» Goal of the exercise: Only the stretch of the listing below that runs from the line with "Stel automatische limieten" through the line with "via een veilige" is to be printed, exactly and with both ends.

» Data provided:
━━━━━━━━
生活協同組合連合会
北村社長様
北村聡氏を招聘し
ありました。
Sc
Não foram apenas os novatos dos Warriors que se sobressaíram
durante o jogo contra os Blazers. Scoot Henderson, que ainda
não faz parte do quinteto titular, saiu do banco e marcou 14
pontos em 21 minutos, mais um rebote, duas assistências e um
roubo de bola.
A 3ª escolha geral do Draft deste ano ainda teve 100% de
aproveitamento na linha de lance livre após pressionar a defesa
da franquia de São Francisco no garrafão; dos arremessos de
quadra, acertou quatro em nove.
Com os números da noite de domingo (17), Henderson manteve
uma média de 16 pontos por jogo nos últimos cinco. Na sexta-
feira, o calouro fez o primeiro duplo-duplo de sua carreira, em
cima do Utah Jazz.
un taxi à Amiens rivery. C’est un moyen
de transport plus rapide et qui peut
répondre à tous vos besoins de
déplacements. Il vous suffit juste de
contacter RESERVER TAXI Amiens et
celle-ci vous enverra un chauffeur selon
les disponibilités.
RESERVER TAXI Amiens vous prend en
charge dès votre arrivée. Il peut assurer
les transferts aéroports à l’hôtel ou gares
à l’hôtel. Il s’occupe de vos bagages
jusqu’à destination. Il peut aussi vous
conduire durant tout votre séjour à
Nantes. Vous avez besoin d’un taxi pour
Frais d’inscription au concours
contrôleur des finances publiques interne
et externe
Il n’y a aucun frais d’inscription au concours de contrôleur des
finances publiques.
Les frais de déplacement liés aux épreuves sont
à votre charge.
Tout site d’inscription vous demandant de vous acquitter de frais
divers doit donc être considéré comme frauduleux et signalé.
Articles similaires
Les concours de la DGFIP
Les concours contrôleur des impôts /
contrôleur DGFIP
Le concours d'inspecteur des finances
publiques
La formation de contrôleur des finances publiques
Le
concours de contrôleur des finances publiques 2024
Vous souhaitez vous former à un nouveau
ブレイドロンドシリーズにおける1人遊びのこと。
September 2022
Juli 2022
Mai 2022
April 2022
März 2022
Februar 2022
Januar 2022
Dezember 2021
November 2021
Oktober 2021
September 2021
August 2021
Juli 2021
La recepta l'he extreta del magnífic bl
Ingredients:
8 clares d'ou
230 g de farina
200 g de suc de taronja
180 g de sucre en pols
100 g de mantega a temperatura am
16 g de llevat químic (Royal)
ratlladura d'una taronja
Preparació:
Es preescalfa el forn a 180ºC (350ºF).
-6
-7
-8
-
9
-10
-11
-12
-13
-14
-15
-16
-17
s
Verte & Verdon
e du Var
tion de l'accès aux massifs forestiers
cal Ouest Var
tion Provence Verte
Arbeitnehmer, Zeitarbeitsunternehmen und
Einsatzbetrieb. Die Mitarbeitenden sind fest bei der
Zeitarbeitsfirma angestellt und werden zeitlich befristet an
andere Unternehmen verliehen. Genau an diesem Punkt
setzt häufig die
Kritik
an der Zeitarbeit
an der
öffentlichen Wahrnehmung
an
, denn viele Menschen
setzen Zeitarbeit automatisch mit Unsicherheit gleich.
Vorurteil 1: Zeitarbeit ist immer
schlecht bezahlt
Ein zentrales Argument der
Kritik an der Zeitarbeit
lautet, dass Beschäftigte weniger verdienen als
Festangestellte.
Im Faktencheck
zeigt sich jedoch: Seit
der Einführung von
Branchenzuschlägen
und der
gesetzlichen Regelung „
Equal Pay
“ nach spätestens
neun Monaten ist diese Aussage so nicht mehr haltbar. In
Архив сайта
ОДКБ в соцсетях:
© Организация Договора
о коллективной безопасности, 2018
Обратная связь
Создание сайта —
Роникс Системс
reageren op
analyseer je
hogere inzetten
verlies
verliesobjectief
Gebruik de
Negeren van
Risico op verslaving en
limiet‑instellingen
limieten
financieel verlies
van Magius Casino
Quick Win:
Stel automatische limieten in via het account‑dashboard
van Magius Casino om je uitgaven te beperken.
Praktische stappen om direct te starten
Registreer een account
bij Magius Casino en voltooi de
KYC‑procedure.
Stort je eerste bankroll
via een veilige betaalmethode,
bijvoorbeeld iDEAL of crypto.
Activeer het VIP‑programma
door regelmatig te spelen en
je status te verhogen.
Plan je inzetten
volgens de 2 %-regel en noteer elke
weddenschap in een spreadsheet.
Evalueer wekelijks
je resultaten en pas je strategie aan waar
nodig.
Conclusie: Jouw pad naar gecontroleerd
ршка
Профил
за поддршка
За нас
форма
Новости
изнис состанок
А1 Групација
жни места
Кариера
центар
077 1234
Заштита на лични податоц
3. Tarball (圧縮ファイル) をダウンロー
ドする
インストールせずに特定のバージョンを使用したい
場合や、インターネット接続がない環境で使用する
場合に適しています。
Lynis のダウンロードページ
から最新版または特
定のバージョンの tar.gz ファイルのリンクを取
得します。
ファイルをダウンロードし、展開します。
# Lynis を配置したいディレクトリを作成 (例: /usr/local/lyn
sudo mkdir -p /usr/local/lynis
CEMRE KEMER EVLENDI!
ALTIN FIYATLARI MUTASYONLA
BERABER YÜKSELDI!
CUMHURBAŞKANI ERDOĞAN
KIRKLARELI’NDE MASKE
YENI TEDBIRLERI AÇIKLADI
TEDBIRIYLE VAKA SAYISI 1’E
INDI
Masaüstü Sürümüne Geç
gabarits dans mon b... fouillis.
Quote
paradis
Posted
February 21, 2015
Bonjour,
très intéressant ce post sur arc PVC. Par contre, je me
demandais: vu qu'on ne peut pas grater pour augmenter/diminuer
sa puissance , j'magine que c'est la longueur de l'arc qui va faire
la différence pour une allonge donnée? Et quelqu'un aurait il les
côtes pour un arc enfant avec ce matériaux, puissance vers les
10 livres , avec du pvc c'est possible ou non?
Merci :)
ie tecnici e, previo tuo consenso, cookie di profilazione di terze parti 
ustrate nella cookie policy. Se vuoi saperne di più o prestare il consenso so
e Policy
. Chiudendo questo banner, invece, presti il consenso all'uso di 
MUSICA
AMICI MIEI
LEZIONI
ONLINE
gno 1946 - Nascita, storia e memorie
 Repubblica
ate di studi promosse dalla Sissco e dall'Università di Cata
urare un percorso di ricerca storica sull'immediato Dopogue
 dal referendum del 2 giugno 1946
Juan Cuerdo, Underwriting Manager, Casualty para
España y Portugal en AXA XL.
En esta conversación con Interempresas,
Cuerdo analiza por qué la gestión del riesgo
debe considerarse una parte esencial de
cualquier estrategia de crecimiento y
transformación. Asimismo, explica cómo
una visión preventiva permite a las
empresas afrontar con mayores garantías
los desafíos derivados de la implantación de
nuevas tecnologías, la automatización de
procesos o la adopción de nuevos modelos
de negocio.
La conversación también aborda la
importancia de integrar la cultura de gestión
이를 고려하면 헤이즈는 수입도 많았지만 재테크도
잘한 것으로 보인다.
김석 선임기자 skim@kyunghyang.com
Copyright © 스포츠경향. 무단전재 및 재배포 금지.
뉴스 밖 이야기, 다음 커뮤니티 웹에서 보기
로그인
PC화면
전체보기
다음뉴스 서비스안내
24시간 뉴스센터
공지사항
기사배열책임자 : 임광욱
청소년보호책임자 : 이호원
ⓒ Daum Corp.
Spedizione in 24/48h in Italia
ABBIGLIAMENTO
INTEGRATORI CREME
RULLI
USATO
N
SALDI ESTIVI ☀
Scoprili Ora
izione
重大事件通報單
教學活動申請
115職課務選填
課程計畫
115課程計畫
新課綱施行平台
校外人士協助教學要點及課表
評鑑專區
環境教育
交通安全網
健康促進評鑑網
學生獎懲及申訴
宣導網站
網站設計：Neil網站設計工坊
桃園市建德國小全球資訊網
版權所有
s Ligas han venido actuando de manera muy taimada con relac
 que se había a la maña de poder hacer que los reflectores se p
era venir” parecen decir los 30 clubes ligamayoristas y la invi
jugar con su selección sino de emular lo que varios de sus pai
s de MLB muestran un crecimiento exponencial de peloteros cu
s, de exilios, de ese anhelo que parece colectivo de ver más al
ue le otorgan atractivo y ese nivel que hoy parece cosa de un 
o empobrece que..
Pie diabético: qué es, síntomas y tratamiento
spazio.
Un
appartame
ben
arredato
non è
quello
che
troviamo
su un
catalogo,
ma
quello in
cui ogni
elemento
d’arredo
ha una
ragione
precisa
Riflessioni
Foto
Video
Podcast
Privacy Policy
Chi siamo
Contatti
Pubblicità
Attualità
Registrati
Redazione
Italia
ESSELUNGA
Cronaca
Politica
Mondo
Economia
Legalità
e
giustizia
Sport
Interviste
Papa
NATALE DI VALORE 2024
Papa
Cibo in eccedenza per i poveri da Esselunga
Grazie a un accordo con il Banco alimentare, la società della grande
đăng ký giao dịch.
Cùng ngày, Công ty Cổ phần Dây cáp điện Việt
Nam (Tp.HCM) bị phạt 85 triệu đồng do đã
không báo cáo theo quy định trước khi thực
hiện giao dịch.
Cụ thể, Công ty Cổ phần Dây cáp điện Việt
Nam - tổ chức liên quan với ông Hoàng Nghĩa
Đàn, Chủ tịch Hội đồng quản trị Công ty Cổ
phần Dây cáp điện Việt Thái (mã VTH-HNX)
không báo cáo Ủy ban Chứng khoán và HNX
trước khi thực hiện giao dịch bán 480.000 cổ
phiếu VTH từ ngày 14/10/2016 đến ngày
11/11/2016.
━━━━━━━━
» Answer area:
Stel automatische limieten in via het account‑dashboard
van Magius Casino om je uitgaven te beperken.
Praktische stappen om direct te starten
Registreer een account
bij Magius Casino en voltooi de
KYC‑procedure.
Stort je eerste bankroll
via een veilige betaalmethode,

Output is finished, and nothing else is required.